> **Your task**
Filter the data for lines with the word "Pizza", then copy every line so identified.

> **Study material**
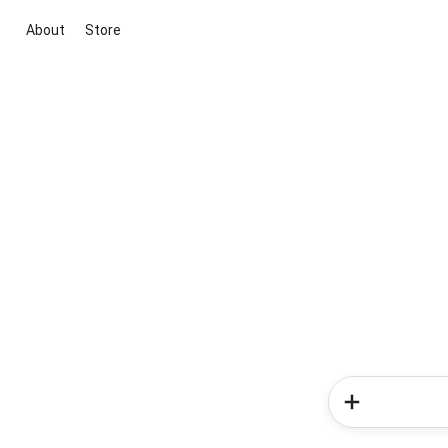
About
Store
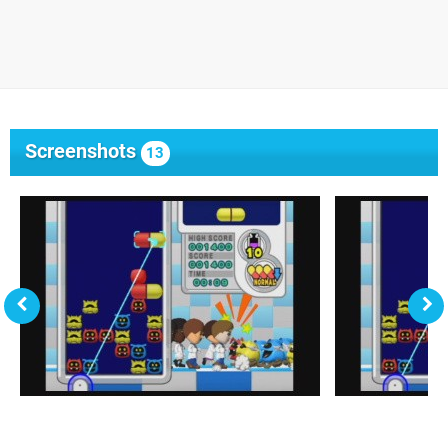
Screenshots
13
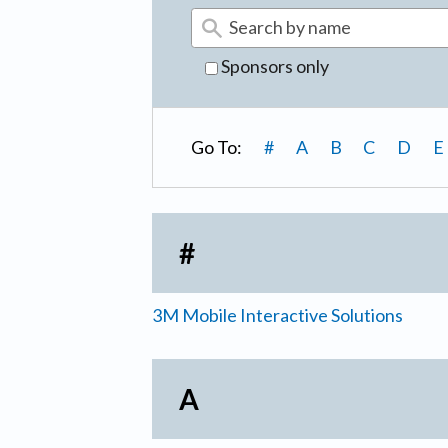
Sponsors only
Go To:
#
A
B
C
D
E
#
3M Mobile Interactive Solutions
A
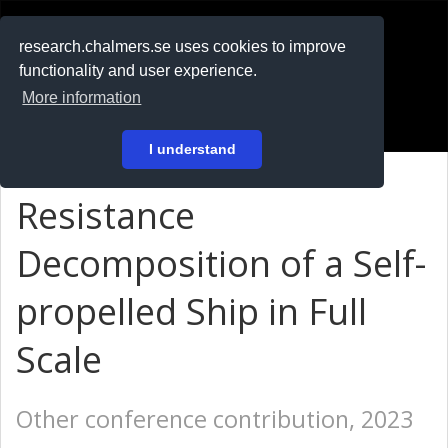
RESEARCH
.chalmers.se
research.chalmers.se uses cookies to improve
functionality and user experience.
På svenska
More information
Login
I understand
Resistance
Decomposition of a Self-
propelled Ship in Full
Scale
Other conference contribution, 2023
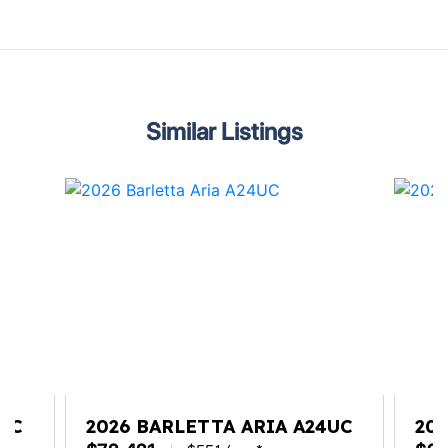
Similar Listings
2QC
2026 BARLETTA ARIA A24UC
20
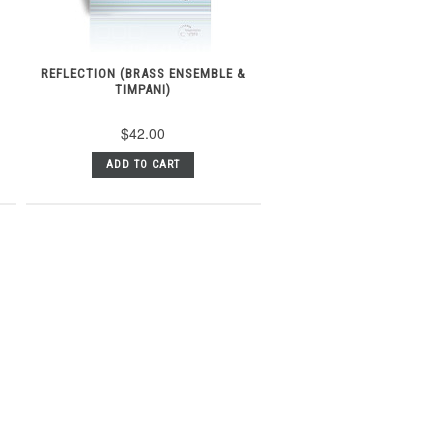
REFLECTION (BRASS ENSEMBLE &
TIMPANI)
$42.00
ADD TO CART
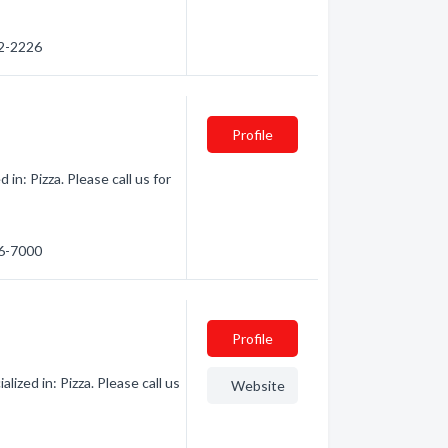
62-2226
Profile
n: Pizza. Please call us for
36-7000
Profile
zed in: Pizza. Please call us
Website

> **Solution for this problem**
n: Pizza. Please call us for
zed in: Pizza. Please call us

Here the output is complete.